Write out, word for word, every line in the data below from the one containing "進展も改善の助けにならず" to the one containing "Andrew Graham", both of them included.

•••••

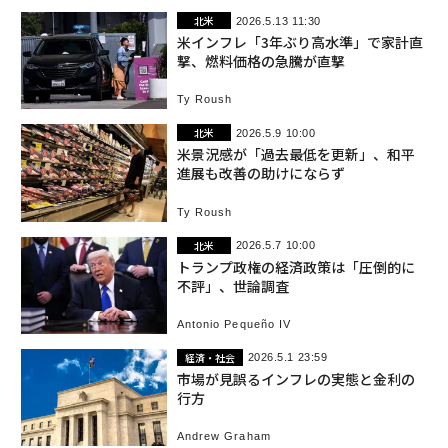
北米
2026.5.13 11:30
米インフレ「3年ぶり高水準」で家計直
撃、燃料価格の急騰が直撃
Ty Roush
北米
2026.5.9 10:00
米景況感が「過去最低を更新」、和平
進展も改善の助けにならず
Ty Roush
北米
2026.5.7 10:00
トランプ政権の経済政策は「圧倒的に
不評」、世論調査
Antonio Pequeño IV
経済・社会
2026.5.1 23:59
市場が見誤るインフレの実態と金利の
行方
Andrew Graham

•••••

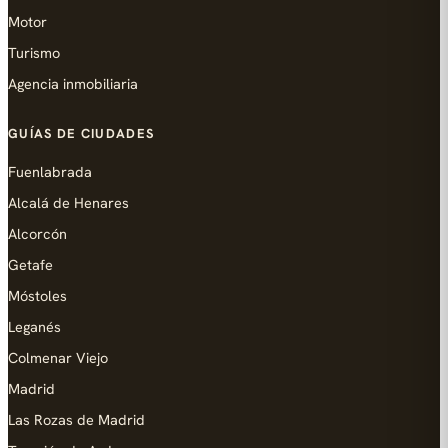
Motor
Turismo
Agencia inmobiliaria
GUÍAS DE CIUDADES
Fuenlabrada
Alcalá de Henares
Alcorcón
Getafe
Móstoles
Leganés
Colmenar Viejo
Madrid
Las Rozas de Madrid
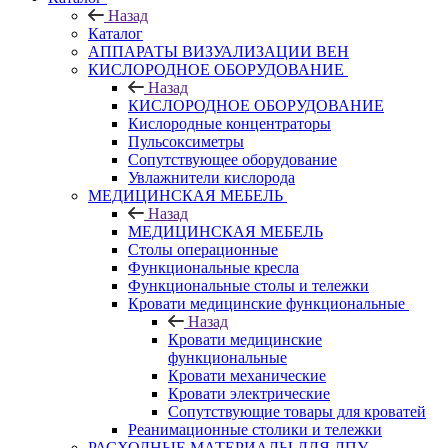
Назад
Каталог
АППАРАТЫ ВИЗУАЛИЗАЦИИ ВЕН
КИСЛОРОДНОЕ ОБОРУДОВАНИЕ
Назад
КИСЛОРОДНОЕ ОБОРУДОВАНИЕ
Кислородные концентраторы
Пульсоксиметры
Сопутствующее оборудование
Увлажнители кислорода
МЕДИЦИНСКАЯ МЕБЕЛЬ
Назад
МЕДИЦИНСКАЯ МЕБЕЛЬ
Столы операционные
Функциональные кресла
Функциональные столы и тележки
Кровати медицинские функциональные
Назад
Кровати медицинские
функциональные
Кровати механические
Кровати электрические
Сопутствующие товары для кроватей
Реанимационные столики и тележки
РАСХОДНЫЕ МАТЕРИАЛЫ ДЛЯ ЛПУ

•••••

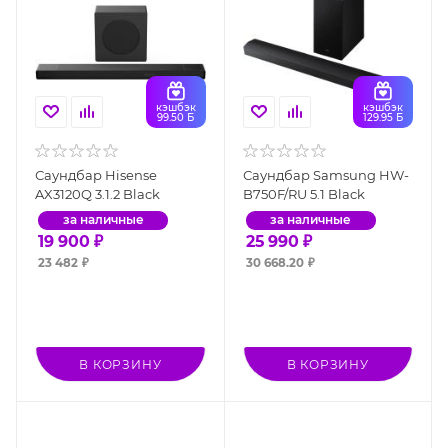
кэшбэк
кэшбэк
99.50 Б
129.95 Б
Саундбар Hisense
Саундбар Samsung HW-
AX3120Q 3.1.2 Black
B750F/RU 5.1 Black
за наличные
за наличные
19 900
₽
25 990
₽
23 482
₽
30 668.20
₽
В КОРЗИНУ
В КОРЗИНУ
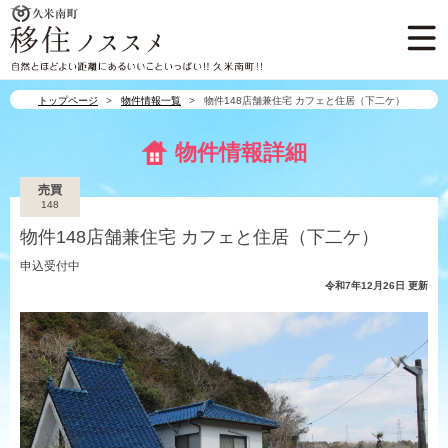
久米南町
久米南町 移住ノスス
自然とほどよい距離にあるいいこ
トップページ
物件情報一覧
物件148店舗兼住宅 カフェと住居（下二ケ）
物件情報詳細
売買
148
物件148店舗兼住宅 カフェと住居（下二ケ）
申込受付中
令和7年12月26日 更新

•••••

◆ **Answer space**:
進展も改善の助けにならず
Ty Roush
北米
2026.5.7 10:00
トランプ政権の経済政策は「圧倒的に
不評」、世論調査
Antonio Pequeño IV
経済・社会
2026.5.1 23:59
市場が見誤るインフレの実態と金利の
行方
Andrew Graham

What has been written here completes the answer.